The regex module

Utility module with functions to construct or manipulate regular expressions.

words2regexp(words)[source]

Convert the word list to an optimized regular expression.

Example:

>>> import parce.regex
>>> parce.regex.words2regexp(['opa', 'oma', 'mama', 'papa'])
'(?:mam|pap|o[mp])a'
>>> parce.regex.words2regexp(['car', 'cdr', 'caar', 'cadr', 'cdar', 'cddr'])
'c[ad]{1,2}r'
make_charclass(chars)[source]

Return a string with adjacent characters grouped.

Example:

>>> parce.regex.make_charclass(('a', 'd', 'b', 'f', 'c'))
'a-df'

Supplying a string is also supported:

>>> parce.regex.make_charclass("abcdefghjklmnop")
'a-hj-p'

Special characters are properly escaped.

common_suffix(words)[source]

Return (words, suffix), where suffix is the common suffix.

If there is no common suffix, words is returned unchanged, and suffix is an empty string. If there is a common suffix, that is chopped of the returned words. Example:

>>> parce.regex.common_suffix(['opa', 'oma', 'mama', 'papa'])
(['op', 'om', 'mam', 'pap'], 'a')
to_string(expr)[source]

Convert an unambiguous regexp to a plain string.

If the regular expression is unambiguous and can be converted to a plain string, return it. Otherwise, None is returned.

The returned string can be used with "".find(), which would be faster than using re.search(). Examples:

>>> parce.regex.to_string(r"a.e")
>>> parce.regex.to_string(r"a\.e")
'a.e'
>>> parce.regex.to_string(r"a\ne")
'a\ne'

The first returns None, because the dot can match multiple characters.

make_trie(words, reverse=False)[source]

Return a dict-based radix trie structure from a list of words.

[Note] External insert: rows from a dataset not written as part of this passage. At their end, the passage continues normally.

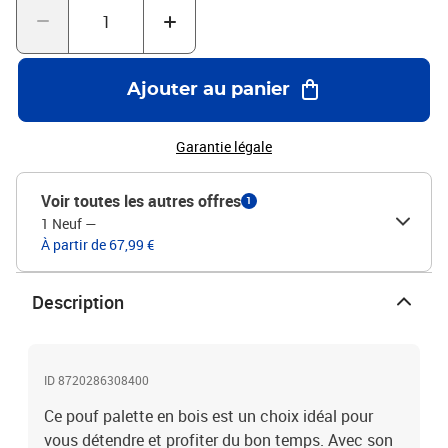
salon de jardin ! Remarque : afin de prolonger la durée de vie des
meubles d'extérieur, nous vous recommandons de les protéger
avec une housse imperméable.Couleur du coussin : taupeMatériau
: pin, imprégné de noirMatériau du coussin : tissu (100 %
Ajouter au panier
polyester)Dimensions du repose-pied : 60 x 60 x 25 cm (l x P x
H)Dimensions du coussin : 58 x 58 x 10 cm (L x l x é)Pour une
utilisation à l'intérieur et à l'extérieurL'assemblage est requisLa
Garantie légale
livraison contient :1 x repose-pied1 x coussin
Voir toutes les autres offres
1
1 Neuf
—
À partir de 67,99 €
Description
ID 8720286308400
Ce pouf palette en bois est un choix idéal pour
vous détendre et profiter du bon temps. Avec son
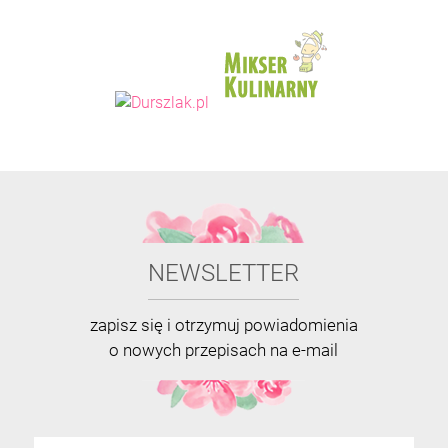
NEWSLETTER
zapisz się i otrzymuj powiadomienia
o nowych przepisach na e-mail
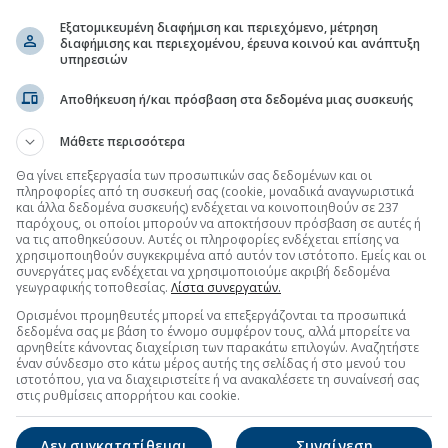
ράκαμψη» της Αττικής
(07:30 27/07/2026)
Εξατομικευμένη διαφήμιση και περιεχόμενο, μέτρηση
διαφήμισης και περιεχομένου, έρευνα κοινού και ανάπτυξη
υπηρεσιών
τη Μετοχή
Περισσότερα για
ΙΝΩΣΕΙΣ
Αποθήκευση ή/και πρόσβαση στα δεδομένα μιας συσκευής
ΜΙΖΟΜΕΝΗΣ ΠΛΗΡΟΦΟΡΙΑΣ - ΓΝΩΣΤΟΠΟΙΗΣΗ
Μάθετε περισσότερα
(19:05 06/08/2026)
Θα γίνει επεξεργασία των προσωπικών σας δεδομένων και οι
πληροφορίες από τη συσκευή σας (cookie, μοναδικά αναγνωριστικά
ΜΙΖΟΜΕΝΗΣ ΠΛΗΡΟΦΟΡΙΑΣ - ΓΝΩΣΤΟΠΟΙΗΣΗ
και άλλα δεδομένα συσκευής) ενδέχεται να κοινοποιηθούν σε 237
(19:05 06/08/2026)
παρόχους, οι οποίοι μπορούν να αποκτήσουν πρόσβαση σε αυτές ή
να τις αποθηκεύσουν. Αυτές οι πληροφορίες ενδέχεται επίσης να
χρησιμοποιηθούν συγκεκριμένα από αυτόν τον ιστότοπο. Εμείς και οι
ης πληροφορίας αναφορικά με το ύψος του μετοχικού
συνεργάτες μας ενδέχεται να χρησιμοποιούμε ακριβή δεδομένα
κό αριθμό των μετοχών και δικαιωμάτων ψήφου, σύμφωνα με
γεωγραφικής τοποθεσίας.
Λίστα συνεργατών.
07
(10:13 28/07/2026)
Ορισμένοι προμηθευτές μπορεί να επεξεργάζονται τα προσωπικά
δεδομένα σας με βάση το έννομο συμφέρον τους, αλλά μπορείτε να
αρνηθείτε κάνοντας διαχείριση των παρακάτω επιλογών. Αναζητήστε
έναν σύνδεσμο στο κάτω μέρος αυτής της σελίδας ή στο μενού του
ιστοτόπου, για να διαχειριστείτε ή να ανακαλέσετε τη συναίνεσή σας
στις ρυθμίσεις απορρήτου και cookie.
Δεν συγκατατίθεμαι
Συναίνεση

If reverse is set to True, the trie is made in backward direction, from the end of the words.

trie_to_regexp_tuple(node, reverse=False)[source]

Converts the trie node to a tuple of regular expression parts.

A part is either a plain string expression or a frozenset instance. A frozenset instance denotes a group of alternative expressions, and consists of plain string expressions or other tuples. If None is also present in the frozenset, the expression is optional.

build_regexp(r)[source]

Convert a tuple to a full regular expression pattern string.

The tuple is described in the trie_to_regexp_tuple() function doc string.